Night in Kesath was a rolling darkness under a blanket of starspeckled clouds and a bitter wind. Talasyn peered out from the lone panel of metalglass in her chambers, taking in the lightless Citadel that stretched below her in swaths of never-ending, nearly solid black. Hers was the only window burning at this late hour, when not even the bright glow of the fire lamp on her bedside table could dispel the oppressive shadows.

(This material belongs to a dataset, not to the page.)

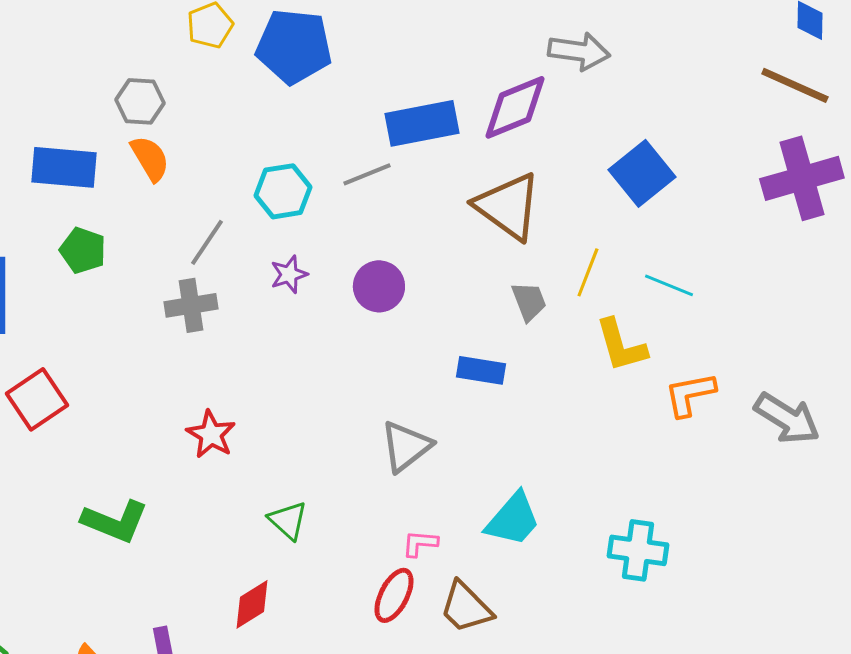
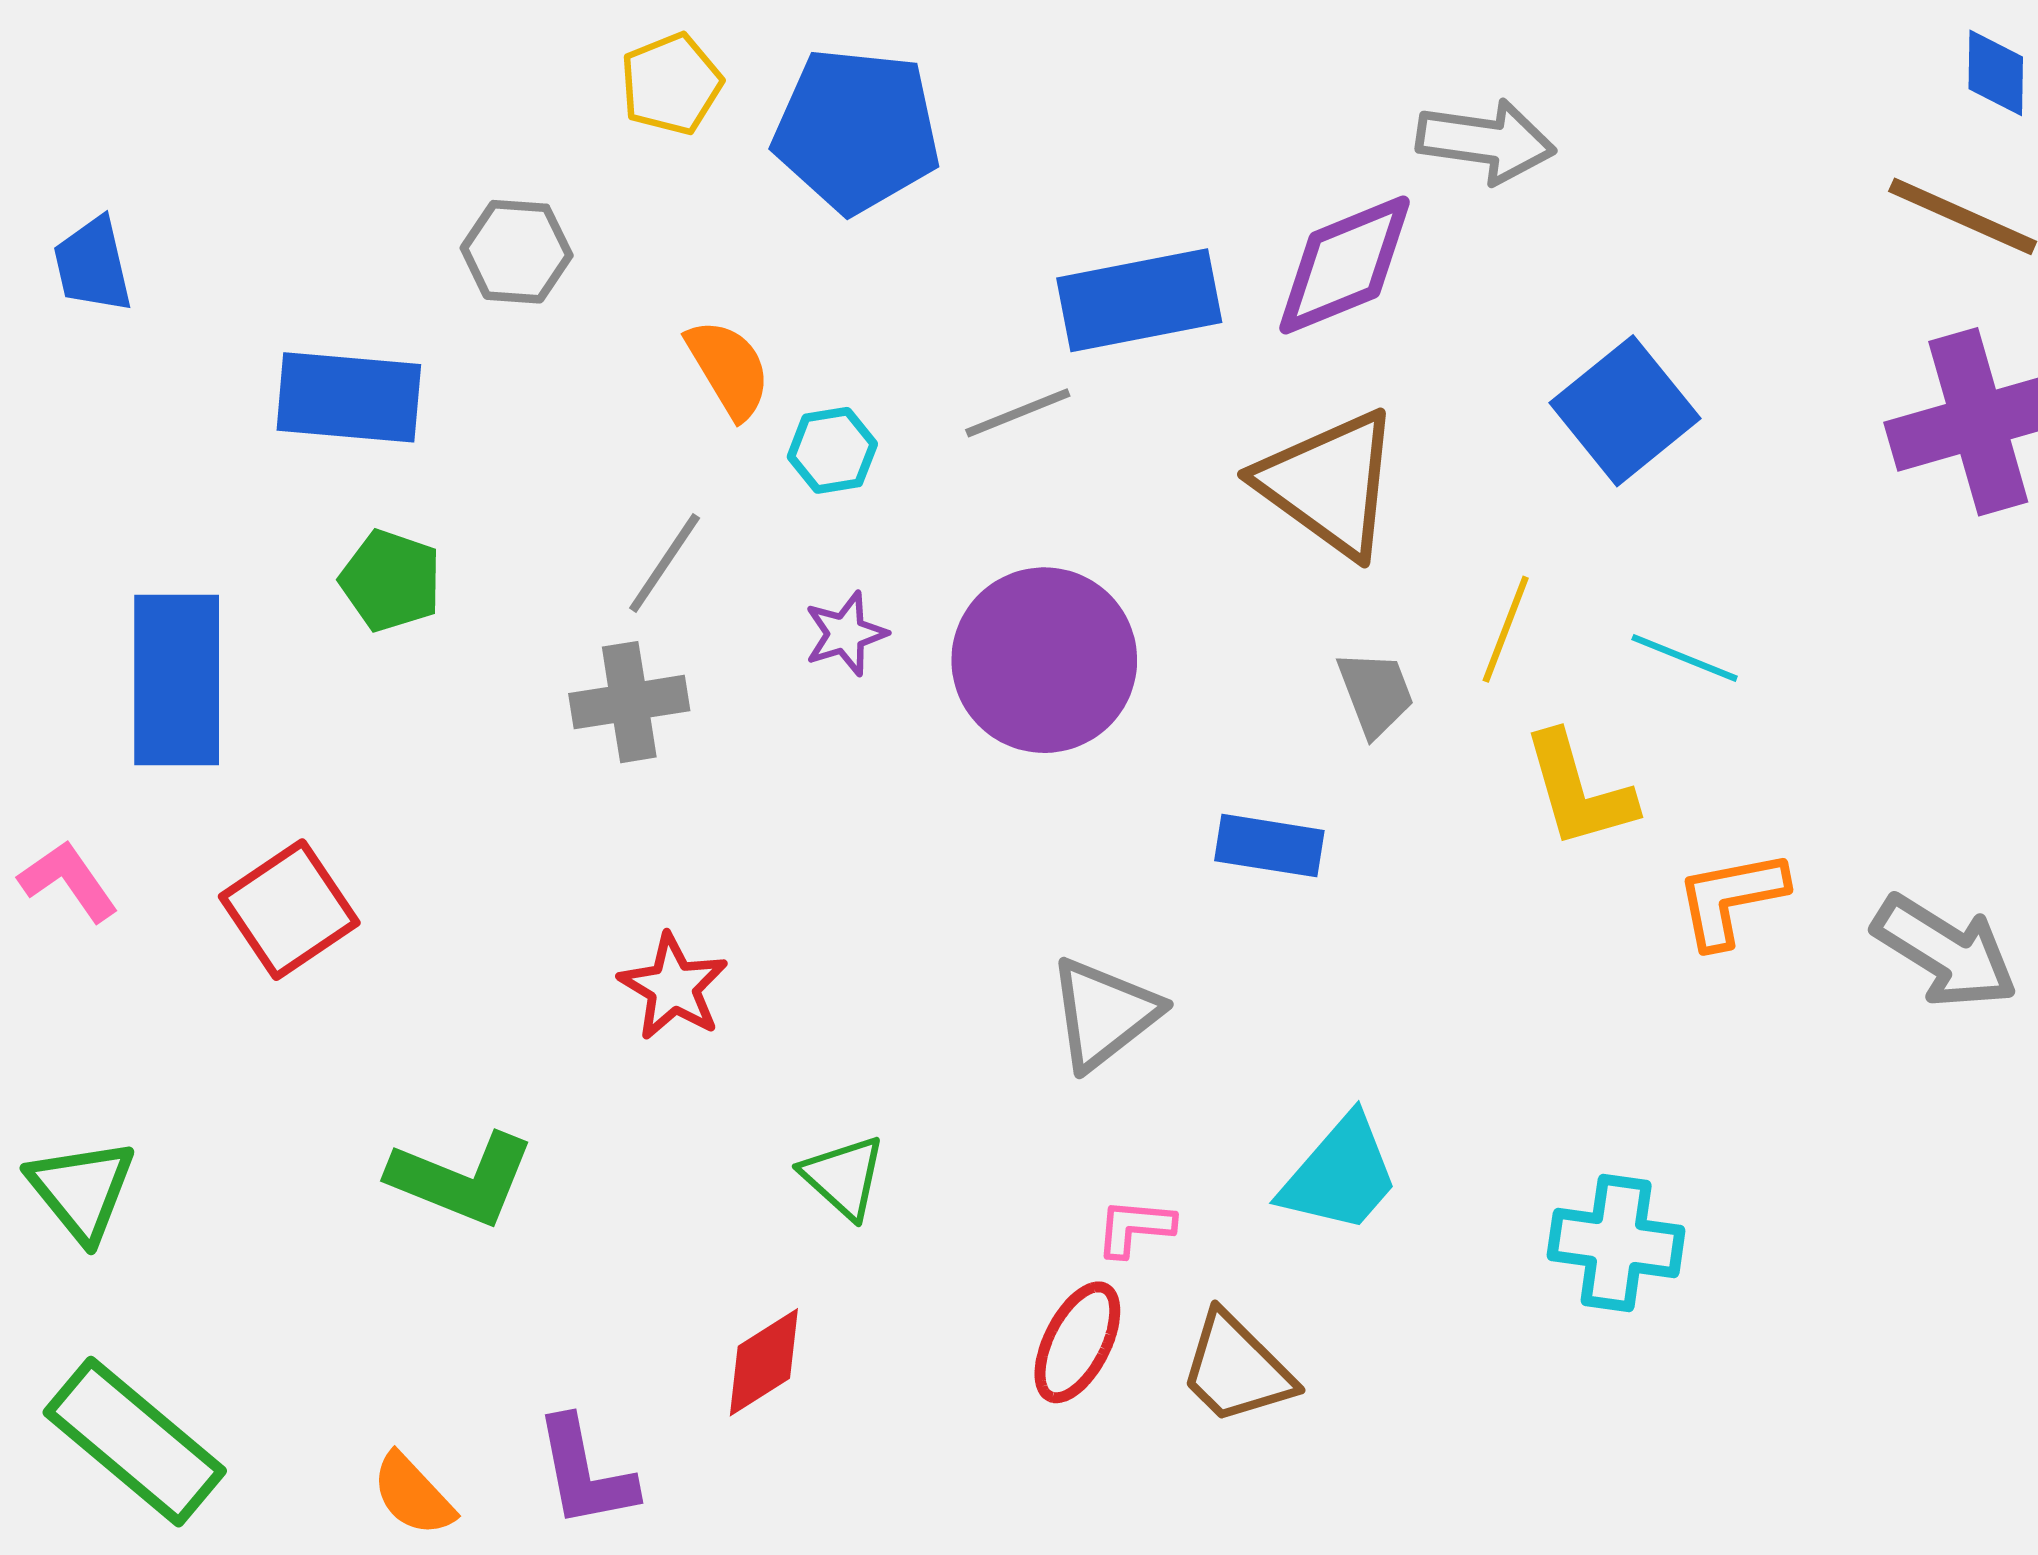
orange semicircle: (150, 158) -> (729, 369), moved
cyan hexagon: (283, 191) -> (832, 450), size x0.7
purple circle: (379, 286) -> (1044, 660), size x1.6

In her mind’s eye she was flying in a wasp coracle, its striped sails emblazoned with the Allfold phoenix. She steered it over the Citadel, over all the other settlements on the vast Kesathese plains, eventually clearing the cliffs until she glided down into what had formerly been the Sardovian Hinterland. On and on she went, over the Great Steppe, where she’d grown up, and above the spine of the Highlands, where Khaede and Sol had gotten married and he had fallen in battle only hours later. And after the mountains came the Heartland, that place of last stands, its cities now splintered into pieces by the Night Empire’s stormships. The same empire that had now spread to cover the whole Continent.

Talasyn pressed her palm to the window. The chill of metalglass against her bare skin brought her back from the ruins of Sardovia, back into this room.

Guilt, her constant companion lately, clawed at her soul like an animal. After all this time, she had returned to the Continent—married to the man who had been instrumental in destroying most of it.

I had to, she told her reflection as it stared back at her accusingly in the dark glass. This way, everyone gets to live.

Except for Gaheris.

She couldn’t actually do anything to him for now. Nenavar needed to stay in Kesath’s good graces to stop the Voidfell. But afterwards she could look forward to finding a way to get to the Regent, to kill him, and in doing so help the Sardovian remnant reclaim their lost homelands.

After —she could believe in an after.